Task item – Your task is to copy each line in the listing that includes the word "User".

** Provided data follows **

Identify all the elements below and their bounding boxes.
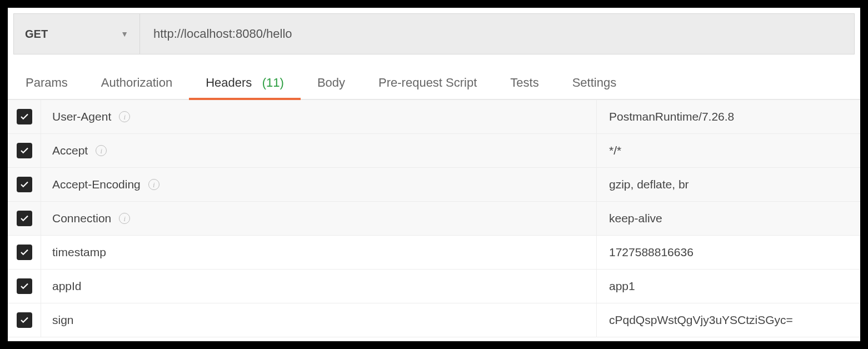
header-checkbox-cell — [8, 168, 41, 201]
header-value: gzip, deflate, br — [609, 178, 689, 191]
http-method-label: GET — [25, 28, 48, 41]
header-value-cell[interactable]: keep-alive — [597, 212, 860, 225]
header-enabled-checkbox[interactable] — [17, 312, 32, 328]
tab-prerequest-label: Pre-request Script — [378, 76, 477, 89]
header-value-cell[interactable]: 1727588816636 — [597, 246, 860, 259]
header-value-cell[interactable]: app1 — [597, 280, 860, 293]
http-method-select[interactable]: GET ▼ — [14, 14, 140, 54]
header-row: Accept-Encodingigzip, deflate, br — [8, 168, 860, 202]
header-row: Connectionikeep-alive — [8, 202, 860, 236]
tab-body[interactable]: Body — [301, 71, 362, 99]
header-enabled-checkbox[interactable] — [17, 109, 32, 124]
header-enabled-checkbox[interactable] — [17, 143, 32, 158]
headers-table: User-AgentiPostmanRuntime/7.26.8Accepti*… — [8, 100, 860, 341]
header-value-cell[interactable]: cPqdQspWstQgVjy3uYSCtziSGyc= — [597, 313, 860, 327]
header-key: sign — [52, 313, 74, 327]
header-value-cell[interactable]: PostmanRuntime/7.26.8 — [597, 110, 860, 123]
tab-settings-label: Settings — [572, 76, 617, 89]
info-icon[interactable]: i — [148, 179, 159, 190]
header-key-cell[interactable]: Accepti — [41, 134, 597, 167]
header-key-cell[interactable]: appId — [41, 270, 597, 303]
header-checkbox-cell — [8, 270, 41, 303]
header-row: timestamp1727588816636 — [8, 236, 860, 270]
header-key-cell[interactable]: sign — [41, 303, 597, 337]
header-row: appIdapp1 — [8, 270, 860, 303]
info-icon[interactable]: i — [119, 213, 130, 224]
header-enabled-checkbox[interactable] — [17, 278, 32, 294]
header-value: PostmanRuntime/7.26.8 — [609, 110, 734, 123]
header-checkbox-cell — [8, 202, 41, 235]
header-row: Accepti*/* — [8, 134, 860, 168]
header-value: 1727588816636 — [609, 246, 694, 258]
header-row: User-AgentiPostmanRuntime/7.26.8 — [8, 100, 860, 134]
tab-params[interactable]: Params — [19, 71, 84, 99]
header-value-cell[interactable]: */* — [597, 144, 860, 157]
header-enabled-checkbox[interactable] — [17, 177, 32, 192]
info-icon[interactable]: i — [96, 145, 107, 156]
header-value: keep-alive — [609, 212, 662, 225]
header-enabled-checkbox[interactable] — [17, 211, 32, 226]
header-key-cell[interactable]: Connectioni — [41, 202, 597, 235]
tab-body-label: Body — [317, 76, 345, 89]
chevron-down-icon: ▼ — [121, 29, 128, 38]
tab-params-label: Params — [26, 76, 68, 89]
tab-tests-label: Tests — [510, 76, 538, 89]
request-bar: GET ▼ — [13, 13, 855, 54]
header-key: appId — [52, 280, 82, 293]
header-value: cPqdQspWstQgVjy3uYSCtziSGyc= — [609, 313, 793, 326]
tab-headers[interactable]: Headers (11) — [189, 71, 301, 99]
url-input[interactable] — [140, 14, 854, 54]
tab-prerequest[interactable]: Pre-request Script — [362, 71, 493, 99]
header-key: timestamp — [52, 246, 106, 259]
tab-tests[interactable]: Tests — [493, 71, 555, 99]
header-key: User-Agent — [52, 110, 111, 123]
header-checkbox-cell — [8, 134, 41, 167]
tab-headers-label: Headers — [206, 76, 252, 89]
postman-request-panel: GET ▼ Params Authorization Headers (11) … — [8, 8, 860, 341]
header-key-cell[interactable]: User-Agenti — [41, 100, 597, 133]
header-key-cell[interactable]: Accept-Encodingi — [41, 168, 597, 201]
header-checkbox-cell — [8, 236, 41, 269]
header-value: */* — [609, 144, 621, 157]
header-enabled-checkbox[interactable] — [17, 245, 32, 260]
header-value-cell[interactable]: gzip, deflate, br — [597, 178, 860, 191]
tab-authorization[interactable]: Authorization — [84, 71, 189, 99]
header-key: Accept-Encoding — [52, 178, 141, 191]
header-key: Accept — [52, 144, 88, 157]
info-icon[interactable]: i — [119, 111, 130, 122]
header-value: app1 — [609, 280, 635, 292]
tab-headers-count: (11) — [262, 76, 284, 89]
header-key: Connection — [52, 212, 111, 225]
header-key-cell[interactable]: timestamp — [41, 236, 597, 269]
header-checkbox-cell — [8, 303, 41, 337]
tab-settings[interactable]: Settings — [556, 71, 633, 99]
header-checkbox-cell — [8, 100, 41, 133]
header-row: signcPqdQspWstQgVjy3uYSCtziSGyc= — [8, 303, 860, 337]
request-tabs: Params Authorization Headers (11) Body P… — [8, 54, 860, 100]
tab-authorization-label: Authorization — [101, 76, 172, 89]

** End of Provided data **

Response –
headers-table: User-AgentiPostmanRuntime/7.26.8Accepti*… — [8, 100, 860, 341]
header-row: User-AgentiPostmanRuntime/7.26.8 — [8, 100, 860, 134]
header-key: User-Agent — [52, 110, 111, 123]
header-key-cell[interactable]: User-Agenti — [41, 100, 597, 133]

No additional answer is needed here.